Inform this plugin about the Mongo database to use by setting the environment variables

export DSERVER_MONGO_URI="mongodb://localhost:27017/"
export DSERVER_MONGO_DB="dserver"
export DSERVER_MONGO_COLLECTION="metadata"

If the Mongo search and retrieve plugins are used, then you may use the same database, but must use a different collection.

Use

export DSERVER_ALLOW_DIRECT_QUERY=true
export DSERVER_ALLOW_DIRECT_AGGREGATION=false

to enable or disable direct mongo query and aggregation on this plugin.

ATTENTION: While direct queries respect user-wise access rights to database entries on the lookup server level, there is no guarantee for aggregation pipelines to do so per design. Don not enable direct aggregation in a production environment.

Authentication

The dtool lookup server makes use of the authorized header to pass through the JSON web token for authorization. Below we create environment variables for the token and the header used in the following curl command samples

$ TOKEN=$(flask user token test-user)
$ HEADER="Authorization: Bearer $TOKEN"

Refer to the core dcumentation of dservercore for more information.

Direct query

To look for a sepcific field key2: 42 in a dataset’s README.yml (provided the file is properly YAML-formatted), use

$ curl -H "$HEADER" -H "Content-Type: application/json" -X POST \
    -d '{"query": {"readme.key2": 42}}' http://localhost:5000/mongo/query

Response content:

[
  {
    "base_uri": "s3://test-bucket",
    "created_at": 1683797360.056,
    "creator_username": "jotelha",
    "dtoolcore_version": "3.18.2",
    "frozen_at": 1683797362.855,
    "name": "test_dataset_2",
    "number_of_items": 1,
    "size_in_bytes": 19347,
    "tags": [],
    "type": "dataset",
    "uri": "s3://test-bucket/26785c2a-e8f8-46bf-82a1-cec92dbdf28f",
    "uuid": "26785c2a-e8f8-46bf-82a1-cec92dbdf28f"
  }
]

Next to the content of the README.yml, other fields of the database-internal dataset representation returned in the example above are directly queryable as well. All queries are formulated in the MongoDB language. The MongoDB documenatation offers information on how to formulate queries. The list of available query operators is particularly useful. The following illustrates a few other possible JSON-like query documents.

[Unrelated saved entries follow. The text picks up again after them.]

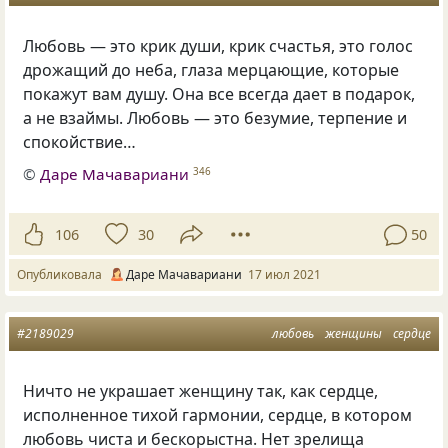
Любовь — это крик души, крик счастья, это голос
дрожащий до неба, глаза мерцающие, которые
покажут вам душу. Она все всегда дает в подарок,
а не взаймы. Любовь — это безумие, терпение и
спокойствие…
©
Даре Мачавариани
346
106
30
50
Опубликовала
Даре Мачавариани
17 июл 2021
#2189029
любовь
женщины
сердце
Ничто не украшает женщину так, как сердце,
исполненное тихой гармонии, сердце, в котором
любовь чиста и бескорыстна. Нет зрелища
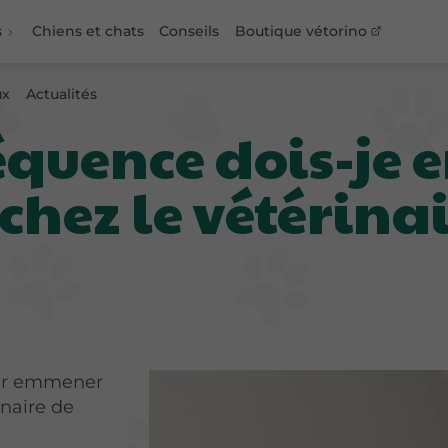
s
Chiens et chats
Conseils
Boutique vétorino
ux
Actualités
réquence dois-j
hez le vétérinai
ur emmener
inaire de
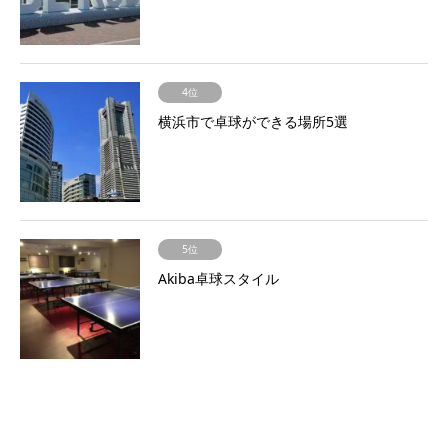
4位
横浜市で卓球ができる場所5選
5位
Akiba卓球スタイル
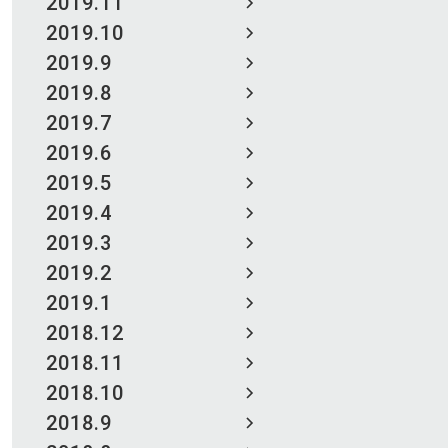
2019.11
2019.10
2019.9
2019.8
2019.7
2019.6
2019.5
2019.4
2019.3
2019.2
2019.1
2018.12
2018.11
2018.10
2018.9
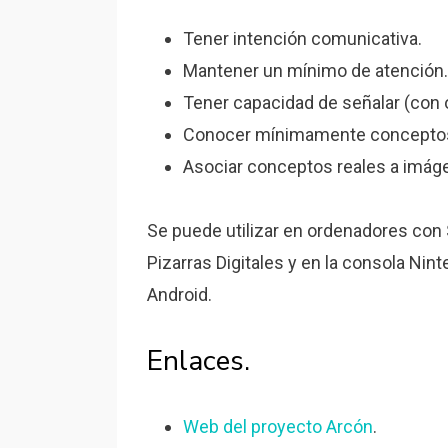
Tener intención comunicativa.
Mantener un mínimo de atención.
Tener capacidad de señalar (con o
Conocer mínimamente concepto
Asociar conceptos reales a imág
Se puede utilizar en ordenadores con
Pizarras Digitales y en la consola Ni
Android.
Enlaces.
Web del proyecto Arcón
.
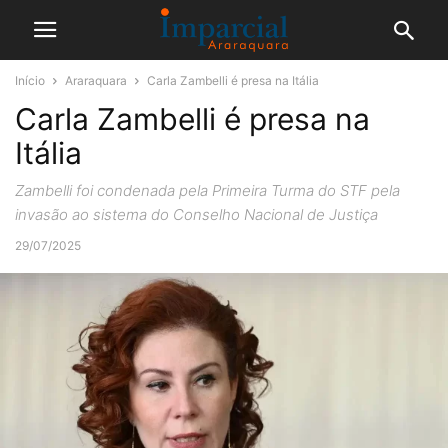
Início
Araraquara
Carla Zambelli é presa na Itália
Carla Zambelli é presa na
Itália
Zambelli foi condenada pela Primeira Turma do STF pela
invasão ao sistema do Conselho Nacional de Justiça
29/07/2025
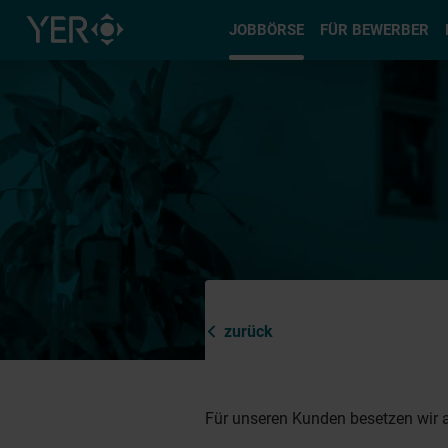
Typ auswä
JOBBÖRSE
FÜR BEWERBER
zurück
Für unseren Kunden besetzen wir a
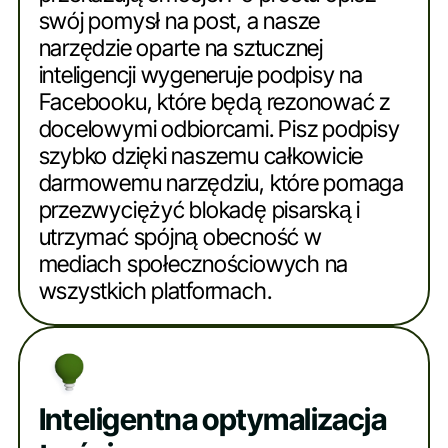
swój pomysł na post, a nasze
narzędzie oparte na sztucznej
inteligencji wygeneruje podpisy na
Facebooku, które będą rezonować z
docelowymi odbiorcami. Pisz podpisy
szybko dzięki naszemu całkowicie
darmowemu narzędziu, które pomaga
przezwyciężyć blokadę pisarską i
utrzymać spójną obecność w
mediach społecznościowych na
wszystkich platformach.
Inteligentna optymalizacja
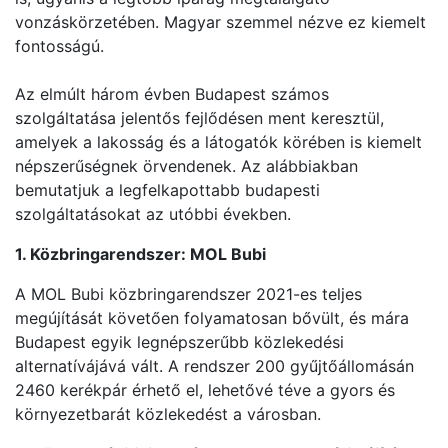
vonzáskörzetében. Magyar szemmel nézve ez kiemelt
fontosságú.
Az elmúlt három évben Budapest számos
szolgáltatása jelentős fejlődésen ment keresztül,
amelyek a lakosság és a látogatók körében is kiemelt
népszerűségnek örvendenek. Az alábbiakban
bemutatjuk a legfelkapottabb budapesti
szolgáltatásokat az utóbbi években.
1. Közbringarendszer: MOL Bubi
A MOL Bubi közbringarendszer 2021-es teljes
megújítását követően folyamatosan bővült, és mára
Budapest egyik legnépszerűbb közlekedési
alternatívájává vált. A rendszer 200 gyűjtőállomásán
2460 kerékpár érhető el, lehetővé téve a gyors és
környezetbarát közlekedést a városban.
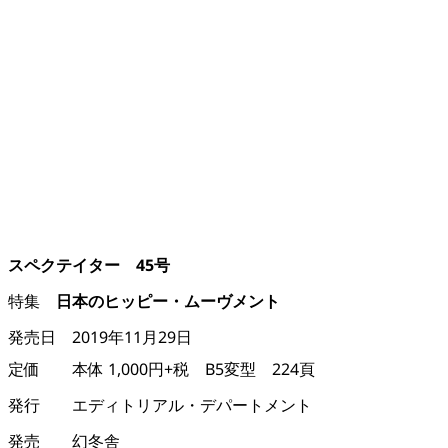
スペクテイター 45号
特集
日本のヒッピー・ムーヴメント
発売日
2019年11月29日
定価
本体
1,000円
+税
B5変型 224頁
発行
エディトリアル・デパートメント
発売
幻冬舎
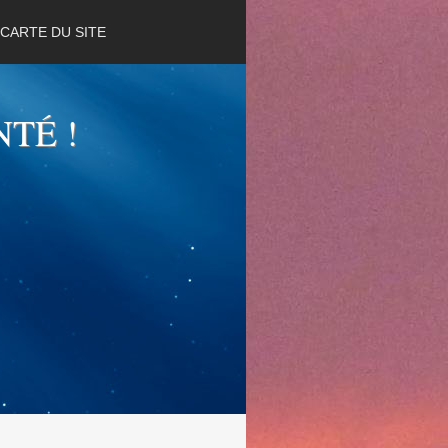
CARTE DU SITE
NTÉ !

'{"base_uri":{"$regex":"^s3"}}' will find all datasets whose base URI matches the provided regular expression, here any s3-prefixed string.

{"readme.owners.name": {"$regex": "Testing User"}} will match any dataset with a README field that contains the sub string Testing User, such as

owners:
- name: A user who does not match the search pattern
  username: test_user
- name: Another Testing User matches the search pattern
  username: another_test_user

The query

{
  "creator_username": "jotelha",
  "readme.parameters.temperature": 298
}

will match all datasets created by user jotelha and annotated with:

parameters:
  temperature: 298

in its README.yml.

Direct aggregation

The following example of an aggregation pipeline identifies and counts instances of the same dataset at different base URIs:

$ curl -H "$HEADER" -H "Content-Type: application/json" -X POST \
    -d '{"aggregation": [
            {
                "$sort": {"base_uri": 1}
            }, {
                "$group":  {
                    "_id": "$name",
                    "count": {"$sum": 1},
                    "available_at": {"$push": "$base_uri"}
                }
            }, {
                "$project": {
                    "name": "$_id",
                    "count": true,
                    "available_at": true,
                    "_id": false
                }
            }, {
                "$sort": {"name": 1}
            }
        ]
    }' http://localhost:5000/mongo/aggregate

Response content:

[
  {
    "available_at": [
      "s3://test-bucket"
    ],
    "count": 1,
    "name": "test_dataset_1"
  },
  {
    "available_at": [
      "s3://test-bucket",
      "smb://test-share"
    ],
    "count": 2,
    "name": "test_dataset_2"
  }
]

Testing

Running unit tests with pytest requires a healthy lookup server installation and the availability of required services such as databases. Please refer to the core dservercore for setup instructions.

Project details


Download files

Download the file for your platform. If you're not sure which to choose, learn more about installing packages.

Source Distribution

dserver_direct_mongo_plugin-0.4.2.tar.gz (23.8 kB view details)

Uploaded Source

Built Distribution

If you're not sure about the file name format, learn more about wheel file names.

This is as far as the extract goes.